Roll on Bank Holiday Monday and we all awake to the news that US Special Forces have, after 10 years of searching, finally tracked down, killed and buried Osama Bin Laden. All this happened in the space of a few hours. The internet goes wild with speculation and the chatter on Twitter reaches a new high as word spreads. The talk is of Navy Seals, Black Hawk Helicopters and photos of the US Administration watching live the events unfolding in a hereto unknown town called Abbotabad in Pakistan. I can understand the urge for New York City to celebrate but nevertheless scenes we saw of chanting and flag waving are something we are far more used to seeing from Middle East. But more than anything else I was struck by one of those pictures from the ‘situation room’ in the White House. Gathering around, in an informal group were the men of the American Administration all watching the live events from Abbotabad. In the centre of the picture was Hilary Clinton, the only woman and the only person present registering shock and horror. Her hand is clasped over her mouth and her eyes wide open. At times like this I really do wish that the Feminist Movement had really changed the world of politics and that women were in charge of a different way of doing things. And I am reminded of a quotation of Ghandi “an eye for an eye, renders the whole world blind.”
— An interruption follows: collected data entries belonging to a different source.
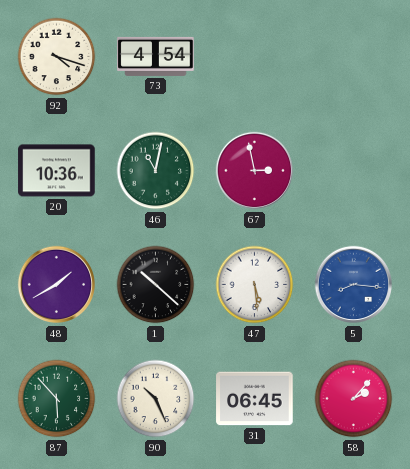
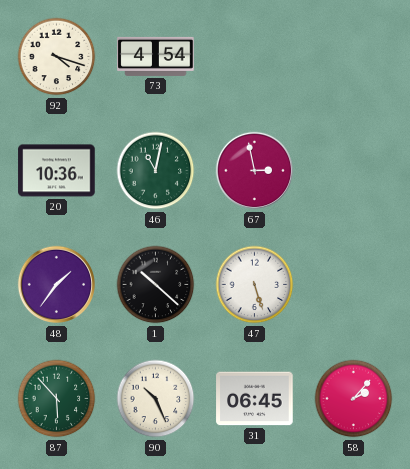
48: 1:40 -> 1:36
47: 5:29 -> 5:27
5: 8:16 -> none
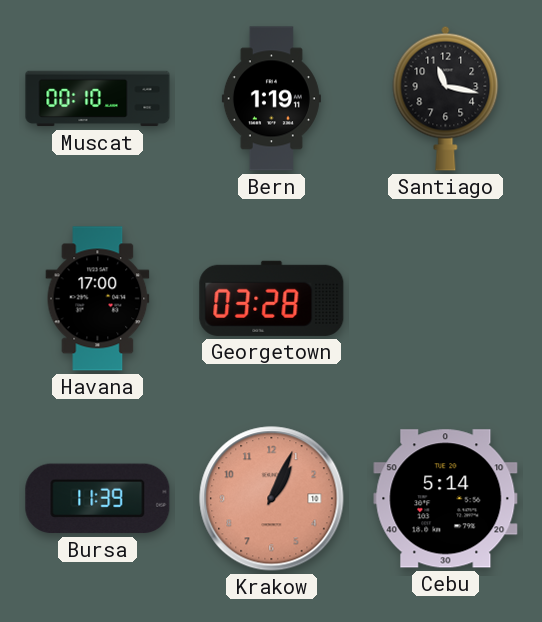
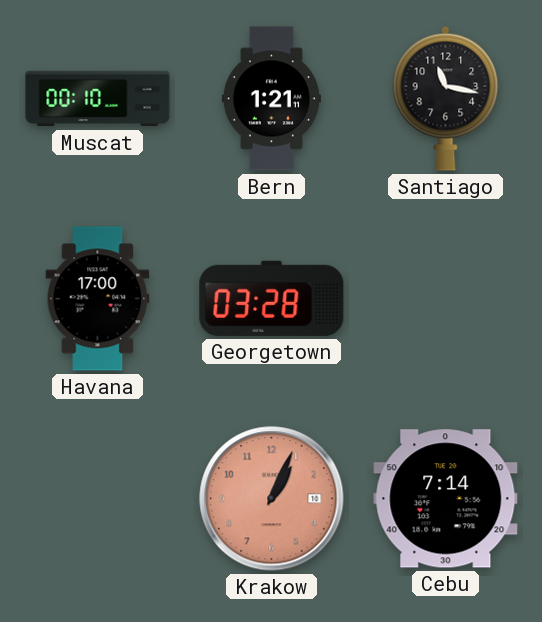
Bern: 1:19 -> 1:21
Bursa: 11:39 -> none
Cebu: 5:14 -> 7:14
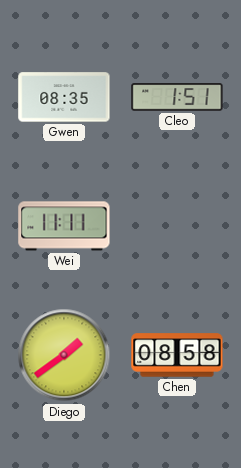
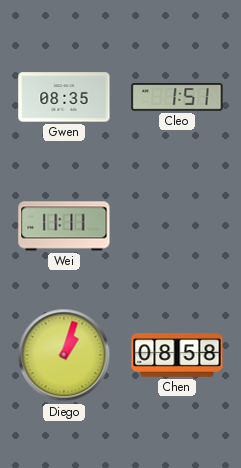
Diego: 1:39 -> 1:03
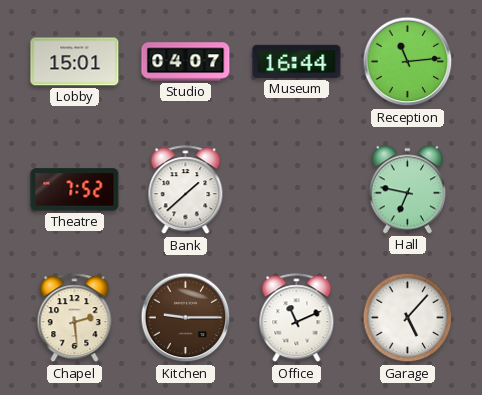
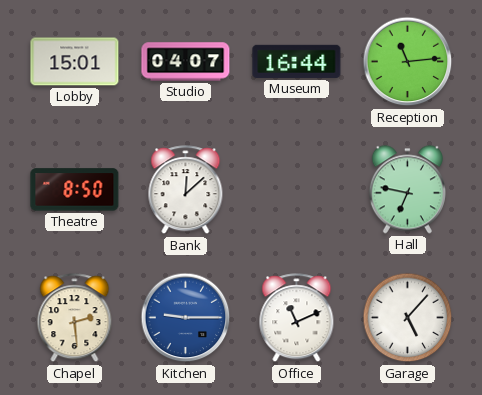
Theatre: 7:52 -> 8:50
Bank: 1:38 -> 12:08
Kitchen dial: brown -> blue
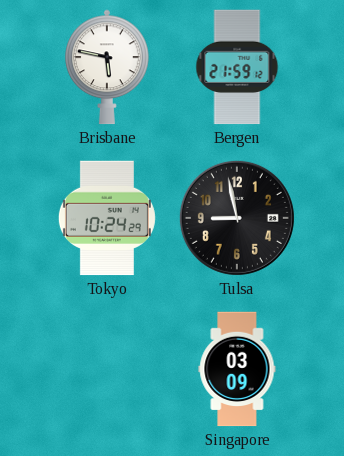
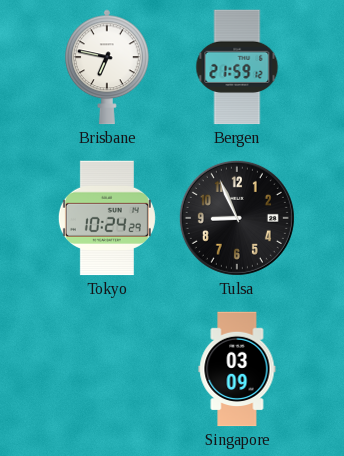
Brisbane: 5:47 -> 6:47
Tulsa: 8:58 -> 8:56
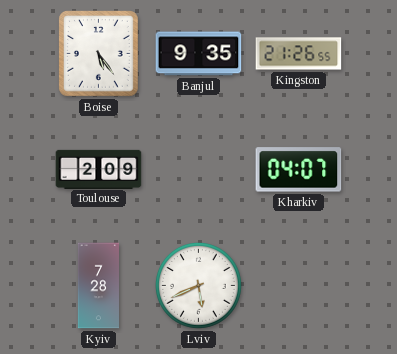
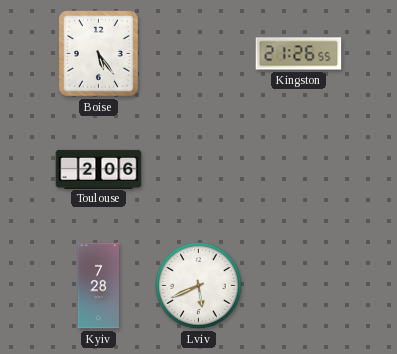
Banjul: 9:35 -> none
Toulouse: 2:09 -> 2:06
Kharkiv: 04:07 -> none
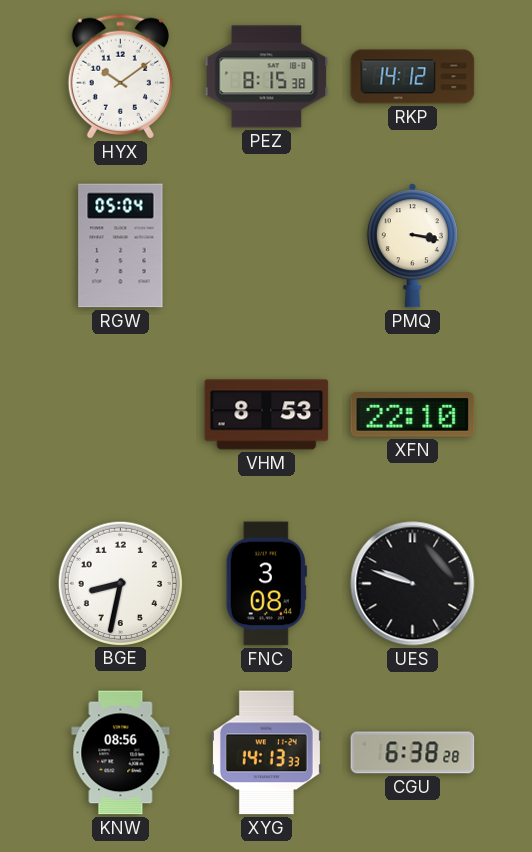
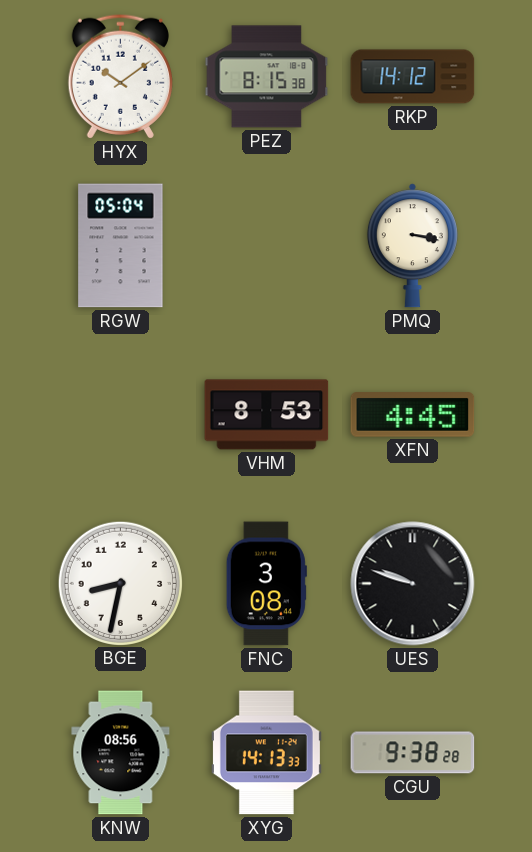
XFN: 22:10 -> 4:45
CGU: 6:38 -> 9:38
Actually never mind our friend from Outer Space... I am punch drunk from the events of this weekend. I suddenly feel as if I am not of this planet... after the uplift from watching and enjoying the Royal Wedding, the weirdness of the fast tracked beatification of Pope John Paul II with vials of blood and retrieval of his dead body and then the killing of Osama Bin Laden I am feeling very strangely alien on this planet I call home.